* Records *

<<<<

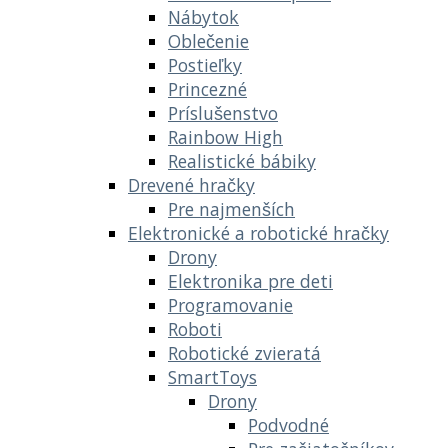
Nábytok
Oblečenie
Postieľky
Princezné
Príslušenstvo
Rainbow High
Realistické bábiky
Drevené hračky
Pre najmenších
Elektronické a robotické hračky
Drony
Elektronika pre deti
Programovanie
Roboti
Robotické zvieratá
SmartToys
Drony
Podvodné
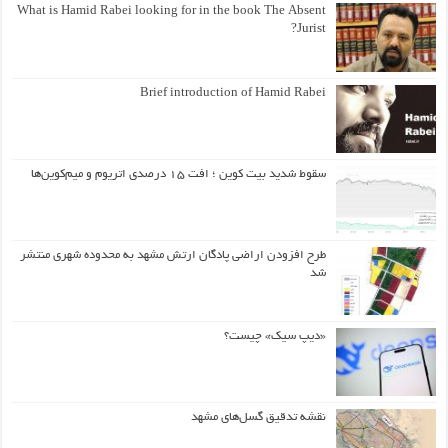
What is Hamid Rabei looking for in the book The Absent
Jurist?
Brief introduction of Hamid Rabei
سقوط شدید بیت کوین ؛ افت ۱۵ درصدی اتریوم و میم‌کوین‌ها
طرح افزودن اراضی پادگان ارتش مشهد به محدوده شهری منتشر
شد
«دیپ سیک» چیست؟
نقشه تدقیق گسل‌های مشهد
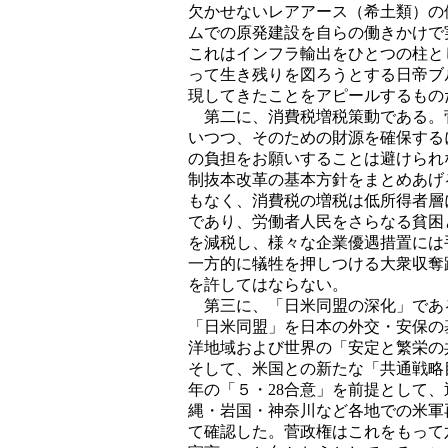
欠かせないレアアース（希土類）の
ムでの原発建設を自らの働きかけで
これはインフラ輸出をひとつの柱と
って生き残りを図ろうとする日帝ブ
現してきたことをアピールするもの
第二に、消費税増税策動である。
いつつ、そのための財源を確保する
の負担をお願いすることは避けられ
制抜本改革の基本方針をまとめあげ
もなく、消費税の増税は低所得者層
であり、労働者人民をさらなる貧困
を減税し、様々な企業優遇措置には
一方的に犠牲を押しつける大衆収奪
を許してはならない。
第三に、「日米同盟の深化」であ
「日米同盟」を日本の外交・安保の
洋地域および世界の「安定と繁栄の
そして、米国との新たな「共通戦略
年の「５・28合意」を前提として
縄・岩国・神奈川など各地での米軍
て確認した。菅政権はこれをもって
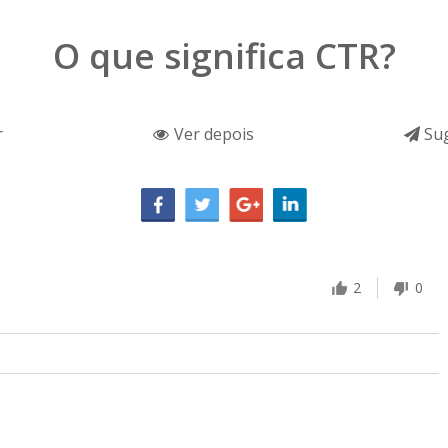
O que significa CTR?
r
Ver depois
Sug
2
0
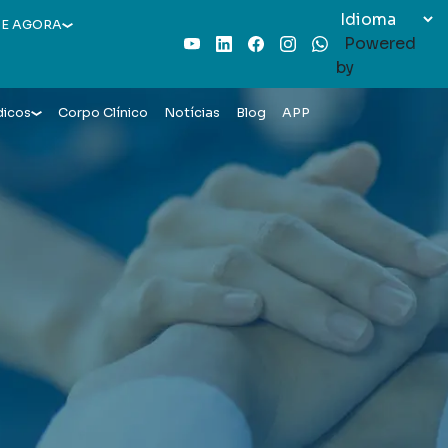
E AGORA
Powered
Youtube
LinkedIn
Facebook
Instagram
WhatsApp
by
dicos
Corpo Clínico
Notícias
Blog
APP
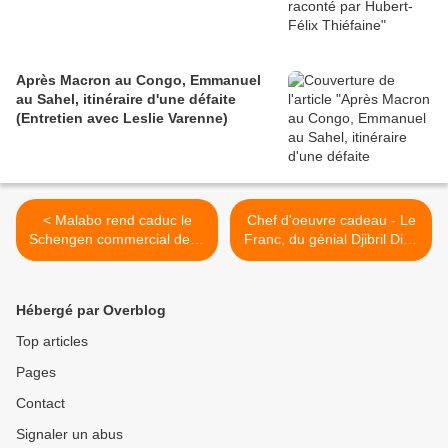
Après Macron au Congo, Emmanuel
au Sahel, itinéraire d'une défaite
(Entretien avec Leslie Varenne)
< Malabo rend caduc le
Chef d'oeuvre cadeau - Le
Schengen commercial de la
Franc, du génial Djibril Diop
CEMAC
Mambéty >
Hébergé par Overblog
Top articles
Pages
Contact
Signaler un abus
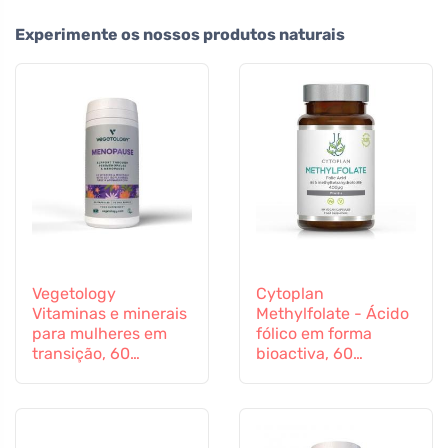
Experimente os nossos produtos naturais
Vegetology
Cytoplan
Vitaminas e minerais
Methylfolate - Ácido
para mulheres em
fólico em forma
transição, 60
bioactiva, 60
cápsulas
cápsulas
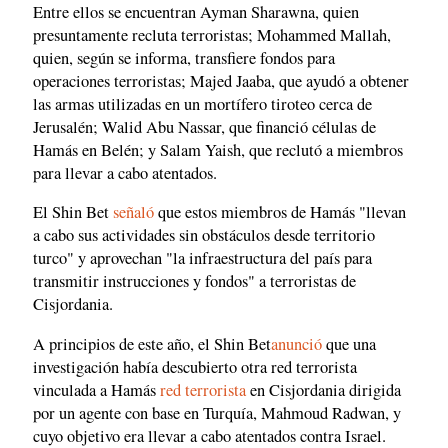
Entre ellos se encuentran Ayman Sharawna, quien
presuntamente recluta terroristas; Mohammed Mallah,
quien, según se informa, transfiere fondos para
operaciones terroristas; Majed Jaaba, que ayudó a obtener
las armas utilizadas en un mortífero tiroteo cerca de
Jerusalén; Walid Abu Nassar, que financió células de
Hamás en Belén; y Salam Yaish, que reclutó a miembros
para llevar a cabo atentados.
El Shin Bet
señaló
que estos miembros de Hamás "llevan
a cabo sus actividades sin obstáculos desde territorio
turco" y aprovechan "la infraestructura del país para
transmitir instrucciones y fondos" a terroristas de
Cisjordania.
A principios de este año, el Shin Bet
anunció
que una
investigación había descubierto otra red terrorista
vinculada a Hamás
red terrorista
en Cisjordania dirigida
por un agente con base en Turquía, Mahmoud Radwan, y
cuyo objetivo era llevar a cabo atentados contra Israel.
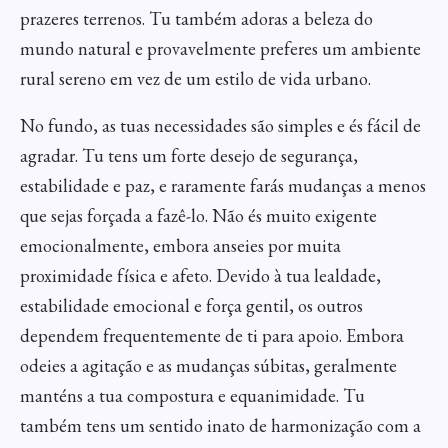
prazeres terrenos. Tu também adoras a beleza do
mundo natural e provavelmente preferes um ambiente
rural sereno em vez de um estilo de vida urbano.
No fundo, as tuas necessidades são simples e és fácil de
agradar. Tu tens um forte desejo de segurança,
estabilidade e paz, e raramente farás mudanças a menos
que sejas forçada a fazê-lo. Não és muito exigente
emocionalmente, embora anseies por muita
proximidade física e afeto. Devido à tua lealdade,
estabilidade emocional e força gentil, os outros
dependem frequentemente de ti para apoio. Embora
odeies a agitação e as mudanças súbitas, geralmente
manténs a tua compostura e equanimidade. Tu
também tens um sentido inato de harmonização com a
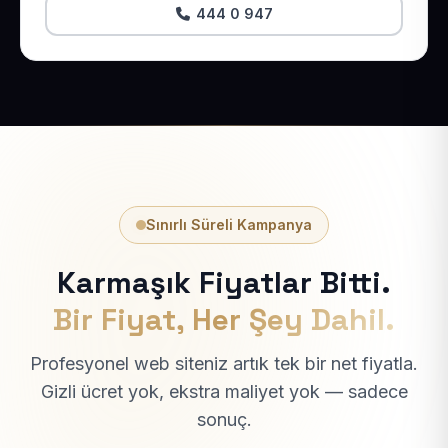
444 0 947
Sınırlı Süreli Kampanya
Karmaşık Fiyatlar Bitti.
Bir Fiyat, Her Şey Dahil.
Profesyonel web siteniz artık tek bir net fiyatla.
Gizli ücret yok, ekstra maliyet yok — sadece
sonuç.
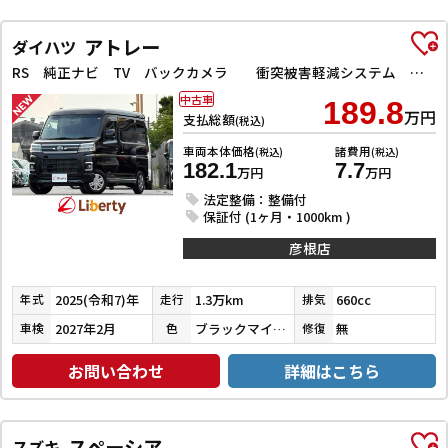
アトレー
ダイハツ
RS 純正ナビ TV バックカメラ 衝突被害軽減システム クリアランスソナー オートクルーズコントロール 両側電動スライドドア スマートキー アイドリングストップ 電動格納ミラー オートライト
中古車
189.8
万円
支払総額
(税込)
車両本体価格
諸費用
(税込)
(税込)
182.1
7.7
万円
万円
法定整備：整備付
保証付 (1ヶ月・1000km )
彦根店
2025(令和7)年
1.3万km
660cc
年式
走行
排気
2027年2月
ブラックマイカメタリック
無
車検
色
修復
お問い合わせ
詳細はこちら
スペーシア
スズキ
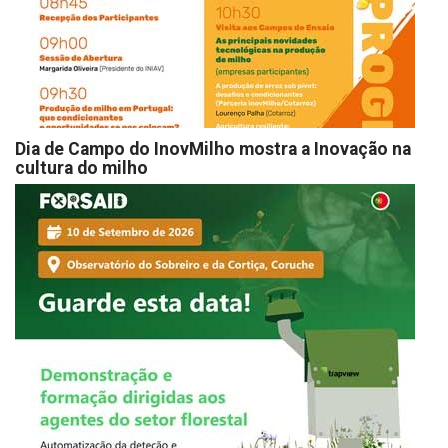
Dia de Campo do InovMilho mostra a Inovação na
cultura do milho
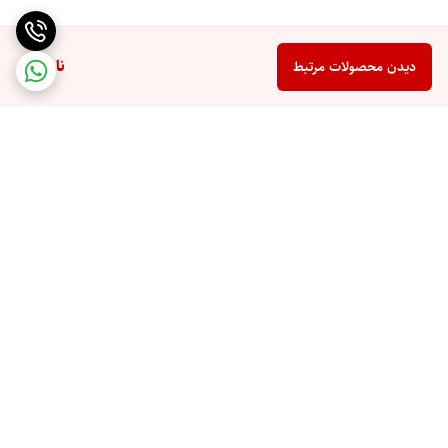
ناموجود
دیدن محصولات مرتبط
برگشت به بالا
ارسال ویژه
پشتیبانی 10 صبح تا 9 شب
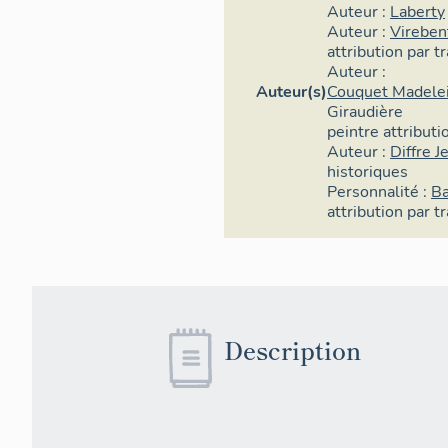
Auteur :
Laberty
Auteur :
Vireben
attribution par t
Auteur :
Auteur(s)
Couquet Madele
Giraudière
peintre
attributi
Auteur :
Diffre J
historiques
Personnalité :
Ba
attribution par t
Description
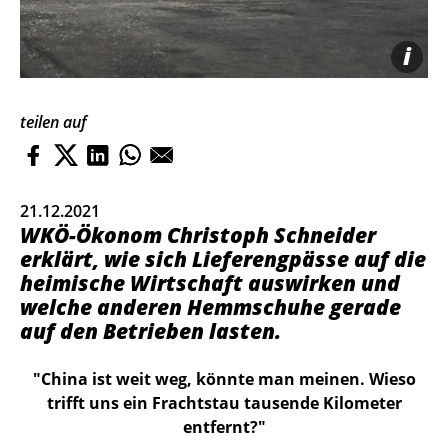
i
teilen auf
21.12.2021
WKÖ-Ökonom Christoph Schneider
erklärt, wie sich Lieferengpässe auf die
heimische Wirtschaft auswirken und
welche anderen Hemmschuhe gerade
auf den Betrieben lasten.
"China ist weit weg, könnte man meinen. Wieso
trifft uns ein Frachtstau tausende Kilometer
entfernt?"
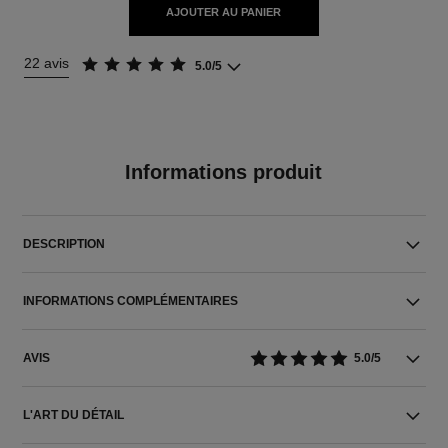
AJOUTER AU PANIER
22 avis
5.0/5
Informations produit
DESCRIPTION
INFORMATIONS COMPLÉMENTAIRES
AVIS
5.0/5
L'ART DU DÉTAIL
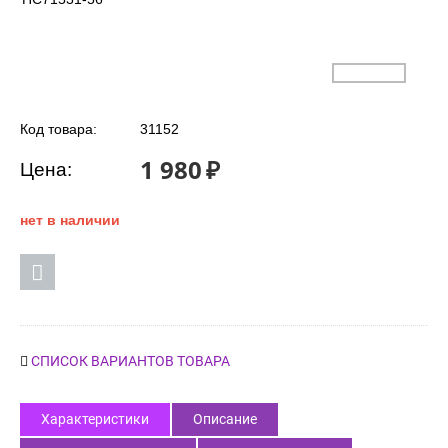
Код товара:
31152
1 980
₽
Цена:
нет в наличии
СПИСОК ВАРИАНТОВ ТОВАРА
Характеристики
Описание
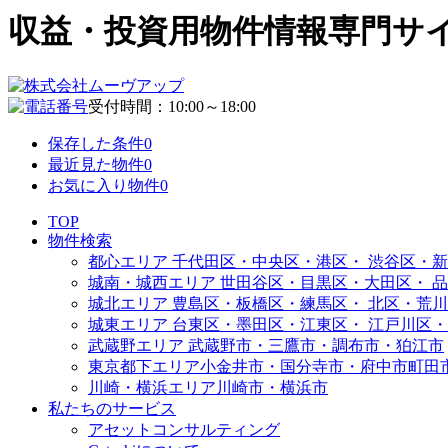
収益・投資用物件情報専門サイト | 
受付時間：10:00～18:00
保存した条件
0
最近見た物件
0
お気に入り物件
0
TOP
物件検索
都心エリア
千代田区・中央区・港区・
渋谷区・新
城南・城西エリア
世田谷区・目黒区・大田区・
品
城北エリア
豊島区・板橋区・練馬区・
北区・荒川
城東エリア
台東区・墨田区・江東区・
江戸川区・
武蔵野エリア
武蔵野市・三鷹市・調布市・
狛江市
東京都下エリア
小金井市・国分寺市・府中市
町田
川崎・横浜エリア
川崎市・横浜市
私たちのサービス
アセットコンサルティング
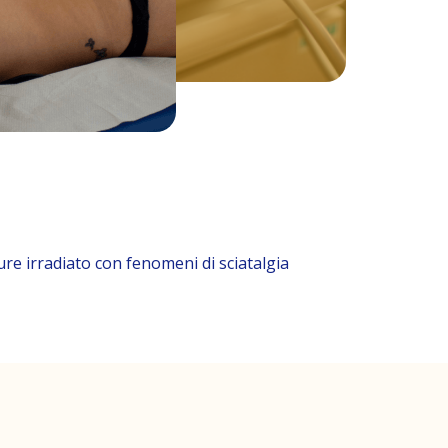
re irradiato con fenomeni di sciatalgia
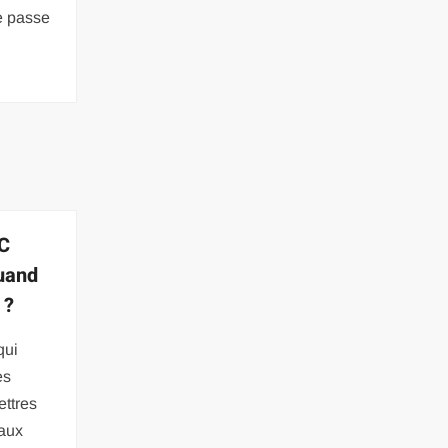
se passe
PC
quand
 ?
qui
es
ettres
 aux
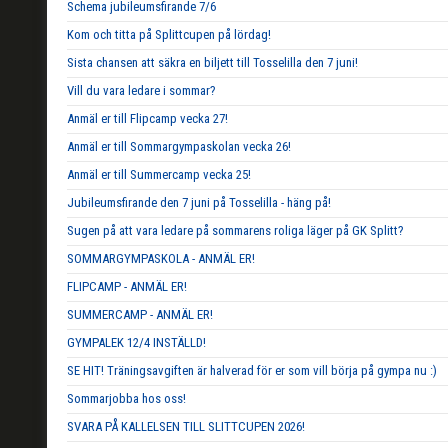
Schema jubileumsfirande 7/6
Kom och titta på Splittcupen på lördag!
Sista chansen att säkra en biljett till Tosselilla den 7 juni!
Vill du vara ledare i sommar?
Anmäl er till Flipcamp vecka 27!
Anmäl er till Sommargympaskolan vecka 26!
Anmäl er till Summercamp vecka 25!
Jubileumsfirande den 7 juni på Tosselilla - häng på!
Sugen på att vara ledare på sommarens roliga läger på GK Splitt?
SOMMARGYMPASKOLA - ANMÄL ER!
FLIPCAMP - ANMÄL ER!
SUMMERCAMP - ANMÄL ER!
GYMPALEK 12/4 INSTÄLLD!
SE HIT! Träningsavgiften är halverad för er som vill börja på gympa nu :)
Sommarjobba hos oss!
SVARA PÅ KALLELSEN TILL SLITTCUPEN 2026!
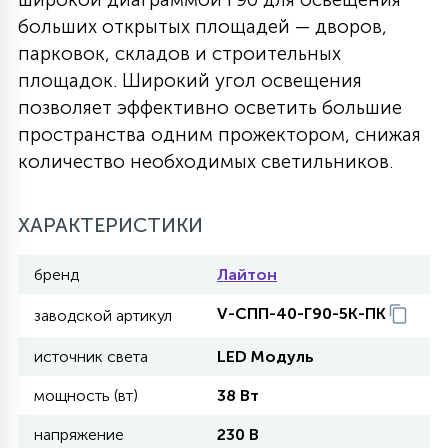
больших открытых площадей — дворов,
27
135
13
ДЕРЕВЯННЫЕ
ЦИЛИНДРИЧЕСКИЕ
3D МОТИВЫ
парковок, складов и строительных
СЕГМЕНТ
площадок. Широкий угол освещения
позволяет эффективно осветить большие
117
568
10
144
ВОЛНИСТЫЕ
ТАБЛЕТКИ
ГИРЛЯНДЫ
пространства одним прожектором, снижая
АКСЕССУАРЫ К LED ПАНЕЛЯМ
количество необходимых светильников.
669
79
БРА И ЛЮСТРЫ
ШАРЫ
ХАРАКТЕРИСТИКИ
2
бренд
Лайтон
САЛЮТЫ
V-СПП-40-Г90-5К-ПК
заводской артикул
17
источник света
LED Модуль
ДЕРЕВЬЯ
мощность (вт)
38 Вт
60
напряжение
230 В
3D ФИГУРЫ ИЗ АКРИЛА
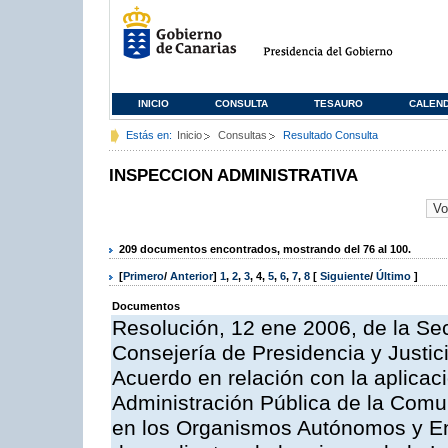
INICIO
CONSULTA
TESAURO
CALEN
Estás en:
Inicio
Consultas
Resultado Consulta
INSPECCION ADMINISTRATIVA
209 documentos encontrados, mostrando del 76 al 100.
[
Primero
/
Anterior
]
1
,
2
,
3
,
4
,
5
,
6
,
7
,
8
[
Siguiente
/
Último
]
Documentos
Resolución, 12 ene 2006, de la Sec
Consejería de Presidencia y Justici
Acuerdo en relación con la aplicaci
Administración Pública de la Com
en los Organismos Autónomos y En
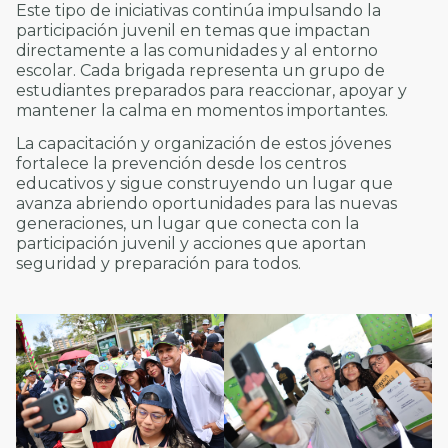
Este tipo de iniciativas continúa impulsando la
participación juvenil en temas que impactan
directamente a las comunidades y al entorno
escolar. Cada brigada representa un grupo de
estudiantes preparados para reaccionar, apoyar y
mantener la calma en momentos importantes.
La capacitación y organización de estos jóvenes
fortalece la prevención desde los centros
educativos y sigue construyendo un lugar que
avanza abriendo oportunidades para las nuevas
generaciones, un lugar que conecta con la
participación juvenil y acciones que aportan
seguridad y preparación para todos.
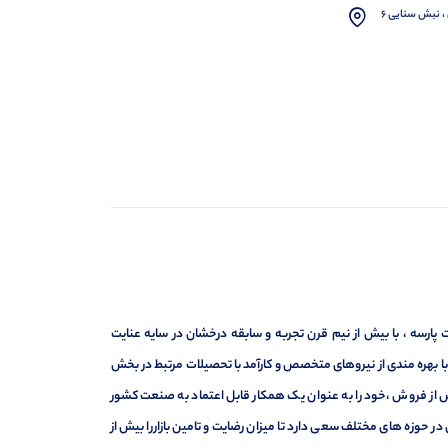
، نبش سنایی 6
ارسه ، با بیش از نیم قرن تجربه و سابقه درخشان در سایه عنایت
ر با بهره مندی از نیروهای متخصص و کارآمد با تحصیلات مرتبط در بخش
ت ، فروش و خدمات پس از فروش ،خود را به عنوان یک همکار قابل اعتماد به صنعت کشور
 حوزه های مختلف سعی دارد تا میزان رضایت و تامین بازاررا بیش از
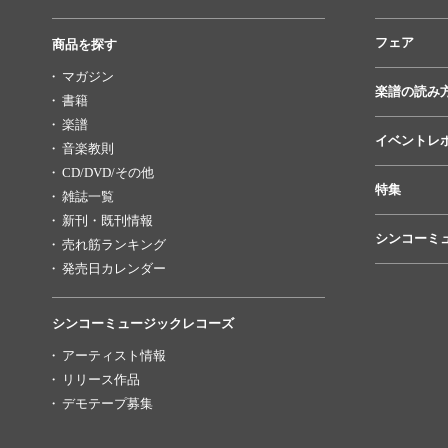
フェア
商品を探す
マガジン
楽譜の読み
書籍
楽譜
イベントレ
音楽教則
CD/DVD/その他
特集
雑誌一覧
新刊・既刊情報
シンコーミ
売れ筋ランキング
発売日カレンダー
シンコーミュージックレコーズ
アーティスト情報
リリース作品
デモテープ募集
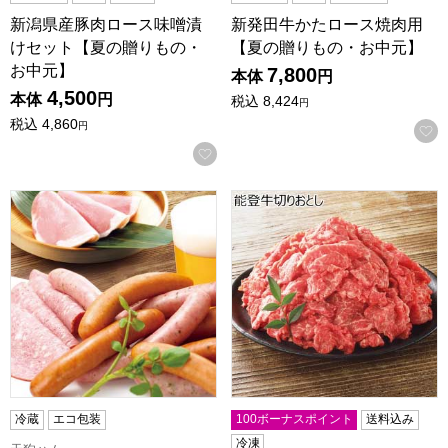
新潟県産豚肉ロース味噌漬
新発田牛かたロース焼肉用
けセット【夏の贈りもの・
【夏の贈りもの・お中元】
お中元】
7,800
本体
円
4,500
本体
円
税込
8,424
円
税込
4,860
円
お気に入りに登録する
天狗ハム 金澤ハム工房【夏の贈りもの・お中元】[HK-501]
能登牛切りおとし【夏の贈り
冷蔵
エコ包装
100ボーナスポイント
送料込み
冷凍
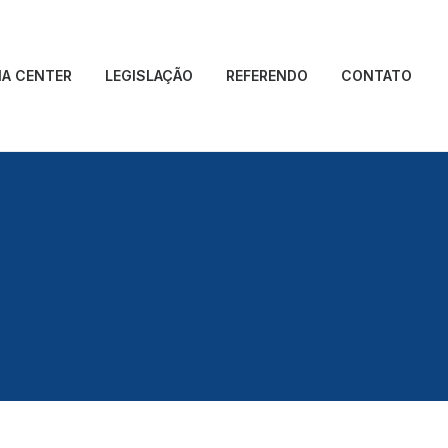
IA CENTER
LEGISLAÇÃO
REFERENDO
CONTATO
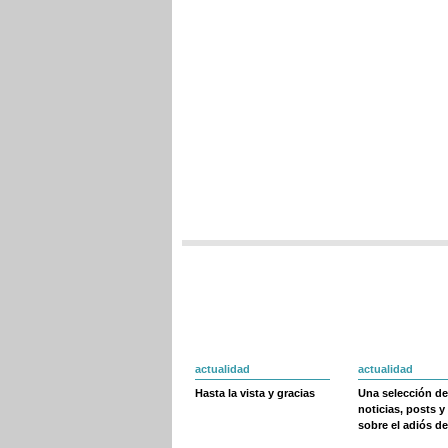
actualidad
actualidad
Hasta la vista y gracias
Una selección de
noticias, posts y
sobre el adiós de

>>>>

Go to the line above that has "fólico em forma" and copy exactly from there down to the line that has "operaciones terroristas; Majed", both included. Leave the pictures out.

* Answer below *
fólico em forma
transição, 60
bioactiva, 60
cápsulas
cápsulas
Entre ellos se encuentran Ayman Sharawna, quien
presuntamente recluta terroristas; Mohammed Mallah,
quien, según se informa, transfiere fondos para
operaciones terroristas; Majed Jaaba, que ayudó a obtener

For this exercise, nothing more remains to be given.